Google regularly releases fascinating datasets, intended to serve as a foundation for tackling challenging problems. Among the numerous options available at https://research.google/resources/datasets/, Circa particularly caught my attention for its obvious benefit in mining valuable consumer feedback/data. Conversational AI and Chatbots is also an obvious application. Another example I can think of is market research -- companies conducting surveys can use models trained on this dataset to better categorize responses that may not be straightforward yes or no answers.

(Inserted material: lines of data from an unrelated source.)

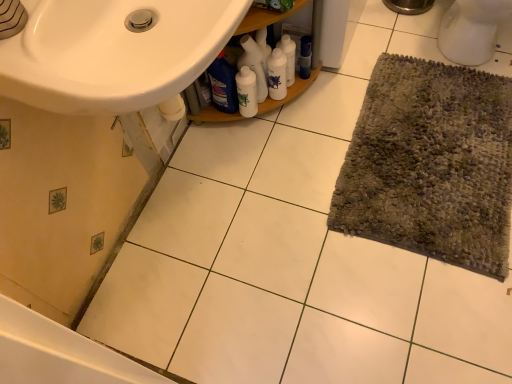 Question: Can you confirm if blue glossy bottle at center, the 1th cleaning product positioned from the left, is thinner than white glossy bottle at center, which ranks as the 3th cleaning product in right-to-left order?

Choices:
 (A) no
 (B) yes

Answer: (B)

Question: From the image's perspective, is blue glossy bottle at center, positioned as the 4th cleaning product in right-to-left order, on top of white glossy bottle at center, which ranks as the 3th cleaning product in right-to-left order?

Choices:
 (A) no
 (B) yes

Answer: (A)

Question: Is blue glossy bottle at center, positioned as the 4th cleaning product in right-to-left order, closer to camera compared to white glossy bottle at center, which ranks as the 3th cleaning product in right-to-left order?

Choices:
 (A) no
 (B) yes

Answer: (B)

Question: Can you confirm if blue glossy bottle at center, positioned as the 4th cleaning product in right-to-left order, is smaller than white glossy bottle at center, which ranks as the 2th cleaning product in left-to-right order?

Choices:
 (A) no
 (B) yes

Answer: (B)

Question: Does blue glossy bottle at center, the 1th cleaning product positioned from the left, come behind white glossy bottle at center, which ranks as the 3th cleaning product in right-to-left order?

Choices:
 (A) yes
 (B) no

Answer: (B)

Question: Considering the positions of white glossy bottles at center, arranged as the 3th cleaning product when viewed from the left, and blue glossy bottle at center, positioned as the 4th cleaning product in right-to-left order, in the image, is white glossy bottles at center, arranged as the 3th cleaning product when viewed from the left, bigger or smaller than blue glossy bottle at center, positioned as the 4th cleaning product in right-to-left order,?

Choices:
 (A) big
 (B) small

Answer: (B)

Question: From a real-world perspective, relative to blue glossy bottle at center, positioned as the 4th cleaning product in right-to-left order, is white glossy bottles at center, arranged as the 3th cleaning product when viewed from the left, vertically above or below?

Choices:
 (A) below
 (B) above

Answer: (A)

Question: Relative to blue glossy bottle at center, the 1th cleaning product positioned from the left, is white glossy bottles at center, arranged as the 3th cleaning product when viewed from the left, in front or behind?

Choices:
 (A) front
 (B) behind

Answer: (B)

Question: Would you say white glossy bottles at center, arranged as the 3th cleaning product when viewed from the left, is to the left or to the right of blue glossy bottle at center, the 1th cleaning product positioned from the left, in the picture?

This project is primarily centered around an effort to reproduce/recreate findings from a 2020 EMNLP paper: "I'd rather just go to bed": Understanding Indirect Answers. The paper's authors have shared the full details and relevant data at: https://github.com/google-research-datasets/circa. From the authors' README: "The Circa (meaning ‘approximately’) dataset aims to help machine learning systems to solve the problem of interpreting indirect answers to polar questions. The dataset contains pairs of yes/no questions and indirect answers, together with annotations for the interpretation of the answer. The data is collected in 10 different social conversational situations (eg. food preferences of a friend)."
- Feature extraction and fine-tuning with BERT and GPT-3 (GPT-Neo 125M via HuggingFace, currently GPU poor). The former delivered better loss and accuracy; also performed well for complicated scenarios -- examples from the .ipynb file (circa_bert) below.
- Explored topic modeling with LDA (circa_tm) to identify common themes in responses. By grouping responses into topics, LDA can assist in categorizing indirect responses based on any underlying reasons. This, in turn, can be helpful in scenarios where predicting the direct answer is not relevant but rather what the response is talking about.